MARITZA MOSQUERA
Maritza Mosquera is a visual artist, poet, painter, and cook whose creations often accompany dialogues with community. Her visual works are installation “diaries” about relationships and ideas referencing personal and public desires, such as the earth’s healing from fracking, intimacy, criminal justice, the story of skin, the end of racism, home recipes, and the power of voice.
Mosquera received her MFA from the University of Pennsylvania, Philadelphia, and her BFA from the Maryland Institute College of Art in Baltimore, Maryland.

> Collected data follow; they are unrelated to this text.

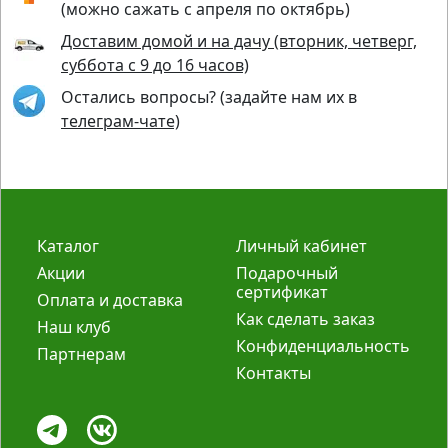
(можно сажать с апреля по октябрь)
Доставим домой и на дачу (вторник, четверг,
суббота с 9 до 16 часов)
Остались вопросы? (задайте нам их в
телеграм-чате)
Каталог
Личный кабинет
Акции
Подарочный
сертификат
Оплата и доставка
Как сделать заказ
Наш клуб
Конфиденциальность
Партнерам
Контакты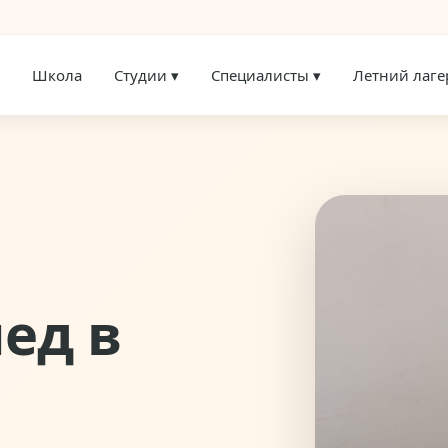
▾
Школа
Студии ▾
Специалисты ▾
Летний лаге
ед в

She was granted a residency at Skowhegan School of Painting and Sculpture in 1987.
Her written and visual work have been presented regionally and nationally, as well as in Ecuador, Ireland, and Chile. Her work has been funded by the Multi-Cultural Arts Initiative of the Pittsburgh Foundation, the Mid-Atlantic Arts Foundation, the National Endowment for the Arts, Americans for The Arts, the Buncher Foundation, the Snow Foundation and Arts Midwest.
She currently works with elders and youth who face special challenges such as dementia, incarceration, Alzheimer's, poverty, sexual victimization, and regular life.
Mosquera's current studios are in Pittsburgh and Natrona Heights, Pennsylvania.